29-го вместо сражения состоялся совет.

Дюмурье был готов ко всему.

Герцог Брауншвейгский, очень несдержанный в речах, становился чрезвычайно осмотрительным, когда доходило до дела; герцог Брауншвейгский в конечном счете был еще в меньшей степени англичанином, нежели немцем: он женился на сестре английской королевы; и из Лондона он получал не меньше советов, нежели из Берлина. Если Англия решит драться, он будет сражаться обеими руками: одной рукой — за Пруссию, другой — за Англию; но если англичане, его хозяева, не станут вынимать шпаги из ножен, он был готов вложить в ножны и свою шпагу.

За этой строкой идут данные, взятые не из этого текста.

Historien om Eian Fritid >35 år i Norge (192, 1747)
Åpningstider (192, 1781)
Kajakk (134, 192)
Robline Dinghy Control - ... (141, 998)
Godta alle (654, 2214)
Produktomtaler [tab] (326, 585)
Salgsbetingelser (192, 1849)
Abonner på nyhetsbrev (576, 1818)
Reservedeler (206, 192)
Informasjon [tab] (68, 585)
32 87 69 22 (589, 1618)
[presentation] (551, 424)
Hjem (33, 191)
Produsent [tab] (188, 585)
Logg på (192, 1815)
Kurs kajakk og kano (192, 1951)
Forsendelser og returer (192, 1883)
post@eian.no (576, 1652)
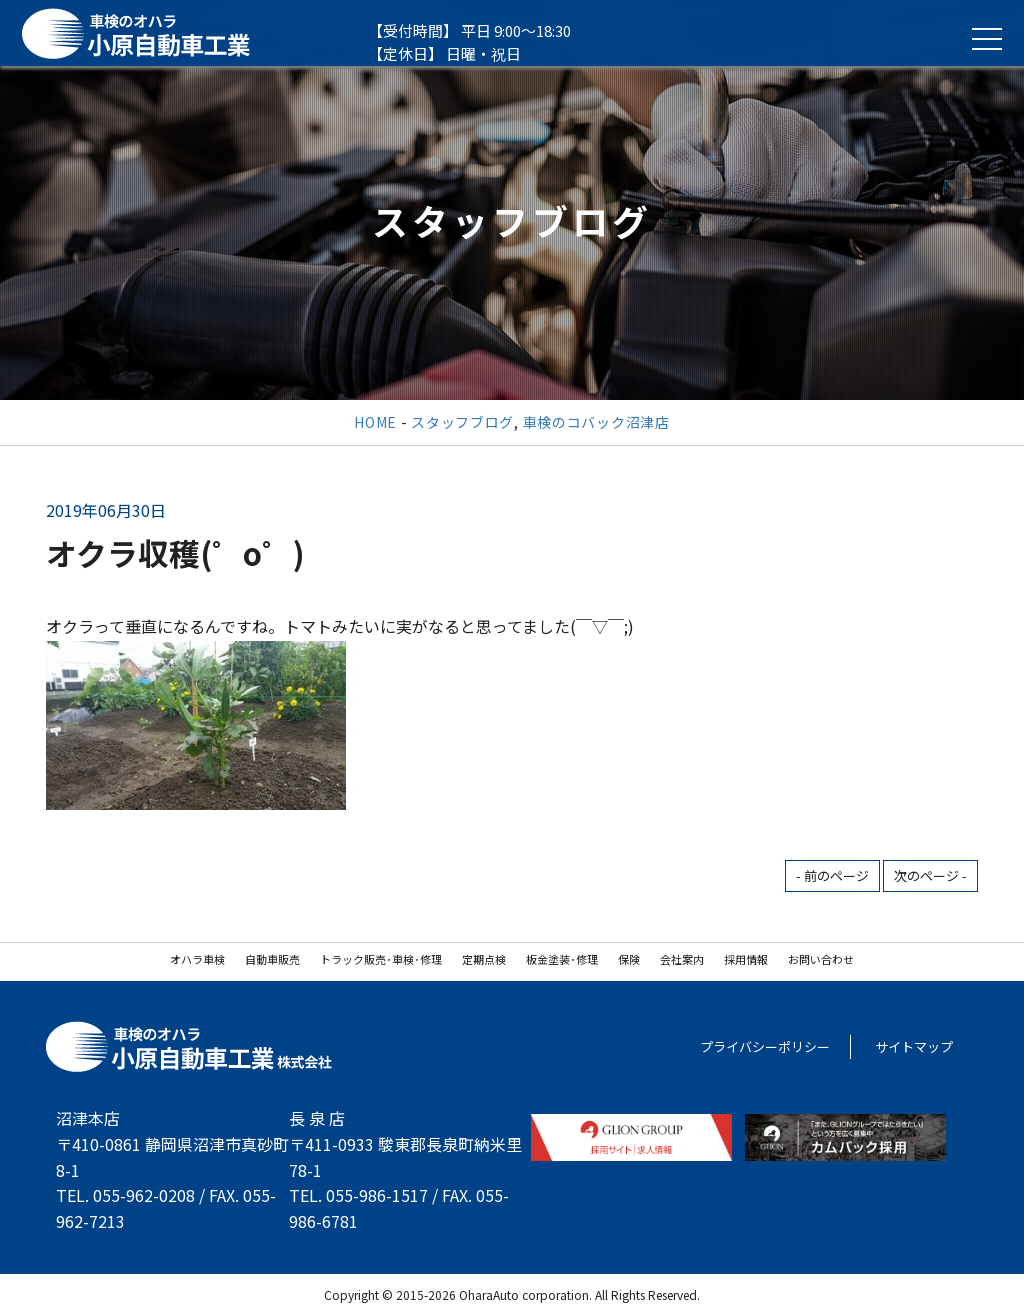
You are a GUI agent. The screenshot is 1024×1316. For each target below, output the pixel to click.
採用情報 (746, 959)
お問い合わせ (821, 959)
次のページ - (930, 875)
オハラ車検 (197, 959)
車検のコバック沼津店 (596, 422)
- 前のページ (832, 875)
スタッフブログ (462, 422)
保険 (629, 959)
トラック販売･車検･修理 (381, 959)
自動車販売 (272, 959)
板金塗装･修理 (562, 959)
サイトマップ (914, 1046)
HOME (375, 422)
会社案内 (682, 959)
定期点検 (484, 959)
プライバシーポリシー (765, 1046)
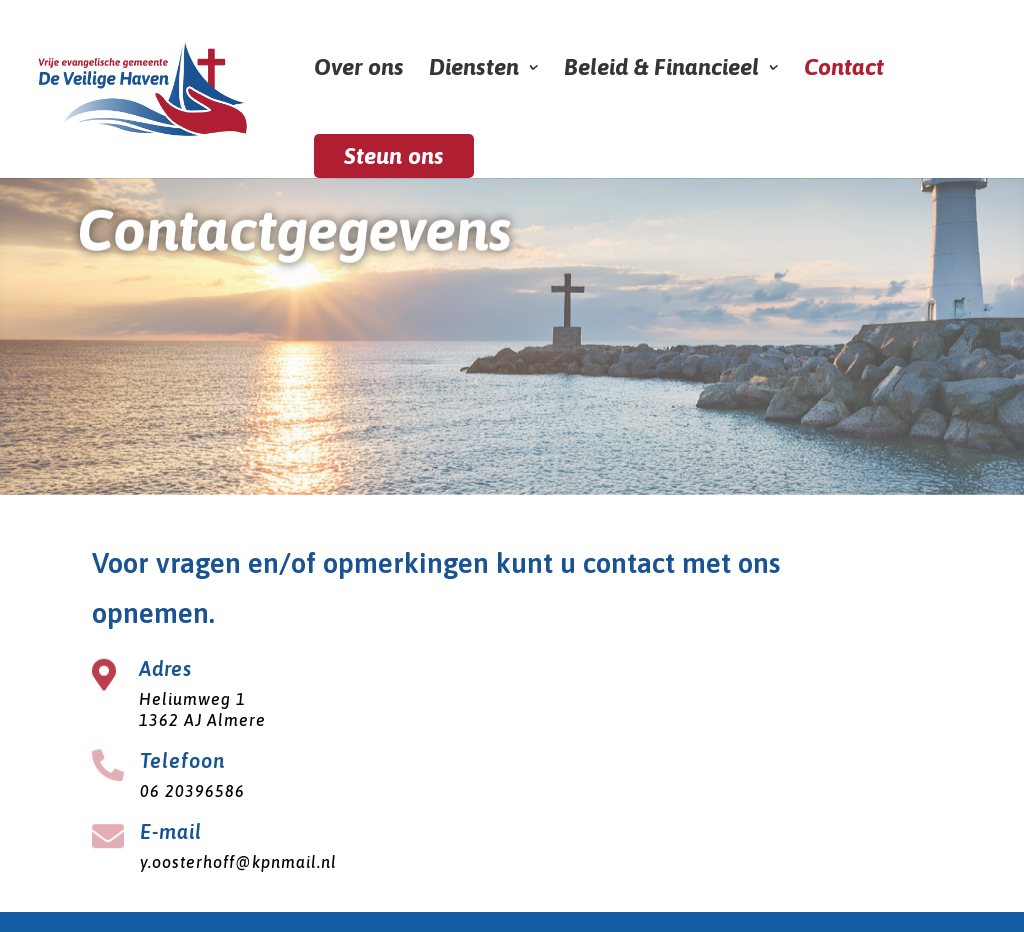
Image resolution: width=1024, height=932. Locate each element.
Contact (844, 70)
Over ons (359, 70)
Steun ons (394, 156)
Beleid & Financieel (661, 70)
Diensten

Итак, 29-го герцог Брауншвейгский представил на совете письма Англии и Голландии, отказывавшихся присоединиться к коалиции. Кроме того, Кюстин шел на Рейн, угрожая Кобленцу; а в случае взятия Кобленца путь в Пруссию Фридриху-Вильгельму будет отрезан.

И потом, было еще нечто гораздо более важное и серьезное, чем все вышеупомянутое! Случилось так, что у этого прусского короля была любовница, графиня де Лихтенау. Она вместе со всеми последовала за армией — как Гете, который набрасывал в фургоне его величества первые сцены своего «Фауста»; она рассчитывала на восхитительную военную прогулку: она хотела видеть Париж.

А пока она остановилась в Спа. Там она узнала о сражении при Вальми, об опасностях, грозивших ее августейшему любовнику. Красавица графиня более всего боялась двух вещей: ядер французов и улыбок француженок; она строчила письмо за письмом, и постскриптумы в этих письмах, то есть самое сокровенное, о чем думала писавшая их, состояли всего из одного слова: «Вернись!»

Короля Прусского удерживало, признаться, лишь одно: ему было неловко бросить в беде Людовика XVI. Все эти соображения влияли на него по-своему; однако двумя наиболее внушительными были слезы любовницы и опасность, грозившая Кобленцу.

Однако он не продолжал настаивать на освобождении Людовика XVI. Дантон поспешил передать ему через Вестермана все приказы коммуны, свидетельствовавшие о ааботливом уходе за, узником. Прусский король был этим удовлетворен: как видят читатели, его нельзя обвинить в несговорчивости! Его друзья уверяют, что, прежде чем удалиться, он заставил Дюмурье и Дантона дать ему слово спасти королю жизнь; однако не существует никаких доказательств этого утверждения.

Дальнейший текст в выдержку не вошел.